_What you should do_
Restate the listing below exactly, images excluded.

_Entries supplied_
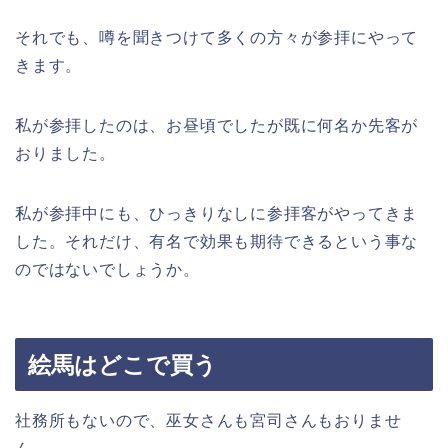
それでも、噂を聞きつけて多くの方々が参拝にやって
きます。
私が参拝したのは、お昼頃でしたが既に何名か先客が
おりました。
私が参拝中にも、ひっきりなしに参拝客がやってきま
した。それだけ、有名で効果も期待できるという事な
のではないでしょうか。
絵馬はどこで買う
社務所もないので、巫女さんも宮司さんもおりませ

_Solution to the problem_
それでも、噂を聞きつけて多くの方々が参拝にやって
きます。
私が参拝したのは、お昼頃でしたが既に何名か先客が
おりました。
私が参拝中にも、ひっきりなしに参拝客がやってきま
した。それだけ、有名で効果も期待できるという事な
のではないでしょうか。
絵馬はどこで買う
社務所もないので、巫女さんも宮司さんもおりませ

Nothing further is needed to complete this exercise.